Gong Li's pic receives Golden Leopard, 'Joe' woos Aud Award
LOCARNO, Switzerland –Record attendance, the strongest competition lineup in several years and a very public spat between the fest’s director and president marked the 51st Locarno Intl. Film Festival, which closed Saturday after 10 days of blistering, 90-degree weather at the Swiss-Italian lakeside resort town.
The eight-member jury led by director Robert Kramer, a New York native based in France, awarded the top Golden Leopard gong to Chinese relationship dramedy “Mr. Zhao,” a first feature by director of photography Lu Yue, best known for his work with Zhang Yimou.

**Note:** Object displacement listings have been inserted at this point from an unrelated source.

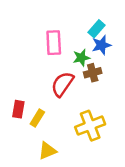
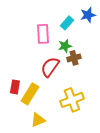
cyan rectangle: (96, 29) -> (67, 23), moved
blue star: (101, 45) -> (88, 15), moved
yellow rectangle: (37, 118) -> (30, 94), size x1.5

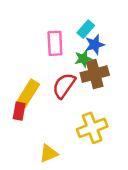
blue star: (88, 15) -> (95, 45), moved
brown cross: (74, 58) -> (95, 74), size x1.5
yellow rectangle: (30, 94) -> (28, 93), moved

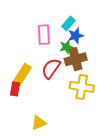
yellow cross: (92, 128) -> (82, 87), moved, turned 30

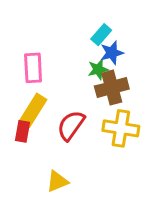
pink rectangle: (44, 35) -> (33, 68), moved
red semicircle: (51, 68) -> (71, 125), moved

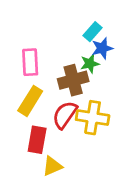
brown cross: (112, 88) -> (73, 80), moved
yellow cross: (121, 128) -> (93, 118), moved
red rectangle: (22, 131) -> (37, 140), moved, size x1.4

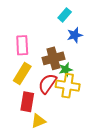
cyan rectangle: (93, 32) -> (65, 15), moved
green star: (90, 64) -> (66, 69), moved

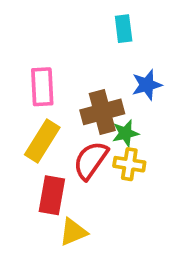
cyan rectangle: (65, 15) -> (124, 29), turned -48
blue star: (75, 35) -> (147, 85), moved
yellow cross: (68, 86) -> (129, 164), size x0.7

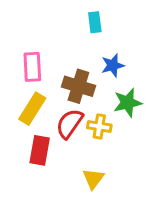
brown cross: (102, 112) -> (78, 86), turned 32
green star: (125, 133) -> (128, 103), moved, size x1.4
yellow triangle: (73, 232) -> (93, 179), moved, turned -30

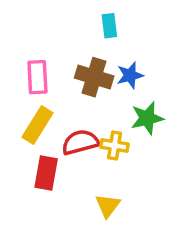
brown cross: (78, 86) -> (94, 77), moved
red semicircle: (69, 123) -> (80, 142), turned 40

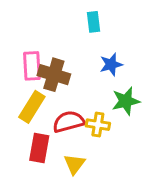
brown cross: (94, 77) -> (54, 75), moved
yellow triangle: (108, 206) -> (74, 164), moved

Runner-up Silver Leopards went to Abolfazl Jalili’s dialogue-less drama “Dance of Dust,” banned for five years in its native Iran, and the Kirgiz-French kid-centered pic “The Adopted Son,” by first-timer Aktan Abdikalikov. Both movies are set to show at the Montreal fest this month.
Spanish actress Rossy de Palma, famous for her work in Pedro Almodovar films, copped the best actress prize for her role in Karim Dridi’s French black comedy, “Foul Play,” also destined for Montreal. The best actor award was shared among the three leads in the German multi-ethnic gangster drama “Short Sharp Shock,” helmed by Fatih Akin.
Other prized movies included Vadim Abdrashitov’s Russian relationship drama “Time of the Dancer” (Special Jury Prize); Catalan director Marc Recha’s “The Tree of Cherries” (Fipresci award); and Roger Michell’s Northern Ireland-set drama “Titanic Town,” starring Julie Walters (Ecumenical Jury Prize).
Audience award to Loach
The Audience Award, voted by spectators at the nightly open-air screenings in the town’s Piazza Grande, went to Ken Loach’s “My Name Is Joe.” Both the film and its director drew an emotive response from the 8,000-plus audience at its screening Aug. 10.
Other notable pics included the Brazilian “Midnight,” by Walter Salles (“Central Station”) and Daniela Thomas, and “Prometheus,” an ambitious meditation in rhyming couplets on 20th-century European history by U.K. poet Tony Harrison. The sole U.S. entry, Bette Gordon’s “Luminous Motion” from Scott Bradfield’s novel, was coolly received by critics. Indie is a Good Machine production.
A-list American guests were notably absent from the popular Piazza screenings, which included “Mulan,” “There’s Something About Mary” and “Halloween: H20.” Joe Dante, in for “Small Soldiers,” accepted an Honorary Leopard award “with humility.” Previous recipients have included Bernardo Bertolucci, Jean-Luc Godard, Samuel Fuller and Jacques Rivette.
In addition to the films, the public row between fest director Marco Muller and president Raimondo Rezzonico kept the press and other attendees entertained. In a newspaper interview on the opening day, Muller threatened to resign unless his demands — basically, control of the budget and a new three-year contract — were met. Rezzonico promised discussions after the fest’s end, and the closing night passed off without Muller throwing in the towel. A resolution to the long-simmering tensions is expected within the next two weeks.